What you are asked to do:
Search the records that follow and extract every line containing the string "impressoras".

Top of Raw data

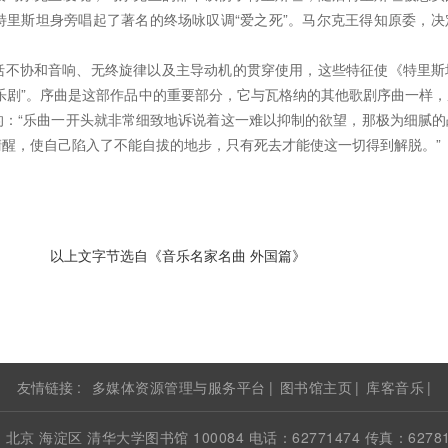
特里斯坦身旁唱起了著名的终场咏叹调“爱之死”。马尔克王得知原委，决
括不协和音响、无终旋律以及主导动机的贯穿使用，这些特征使《特里斯
乐剧”。序曲是这部作品中的重要部分，它与瓦格纳的其他歌剧序曲一样
的：“乐曲一开头就非常细致地诉说着这一难以抑制的欲望，那极为细腻的
醒，使自己陷入了不能自拔的地步，只有死去才能使这一切得到解脱。”
名家名曲 外国篇》
友情链接 :
多媒体资源管理与服务平台
|
图书馆主页
|
库客音乐
|
 北京 海淀区 清华大学图书馆 100084 电话：62771474 传真：62781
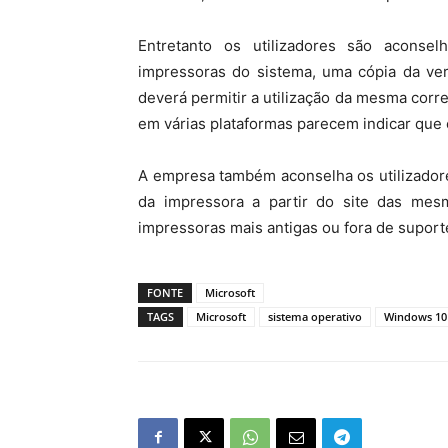
Entretanto os utilizadores são aconse
impressoras do sistema, uma cópia da ver
deverá permitir a utilização da mesma corr
em várias plataformas parecem indicar que 
A empresa também aconselha os utilizadore
da impressora a partir do site das m
impressoras mais antigas ou fora de suport
FONTE
Microsoft
TAGS
Microsoft
sistema operativo
Windows 10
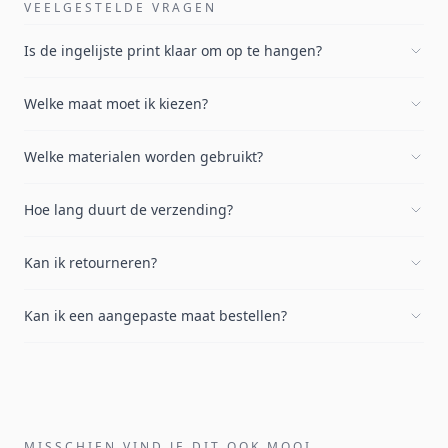
VEELGESTELDE VRAGEN
Is de ingelijste print klaar om op te hangen?
Welke maat moet ik kiezen?
Welke materialen worden gebruikt?
Hoe lang duurt de verzending?
Kan ik retourneren?
Kan ik een aangepaste maat bestellen?
MISSCHIEN VIND JE DIT OOK MOOI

Bottom of Raw data

Result for this task:
impressoras do sistema, uma cópia da ver
impressoras mais antigas ou fora de suport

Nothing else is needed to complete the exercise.